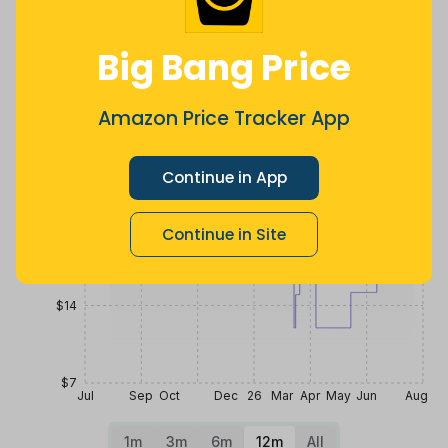
4 months
Now $12.47
2 years ago
ago
less
Price History
Big Bang Price
$35
Amazon Price Tracker App
$28
Continue in App
$21
Continue in Site
$14
$7
Jul
Sep
Oct
Dec
26
Mar
Apr
May
Jun
Aug
1m
3m
6m
12m
All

-----

### What is needed
Each line of the listing above belongs in the answer exactly as written; the pictures do not.

### Response area
4 months
Now $12.47
2 years ago
ago
less
Price History
Big Bang Price
$35
Amazon Price Tracker App
$28
Continue in App
$21
Continue in Site
$14
$7
Jul
Sep
Oct
Dec
26
Mar
Apr
May
Jun
Aug
1m
3m
6m
12m
All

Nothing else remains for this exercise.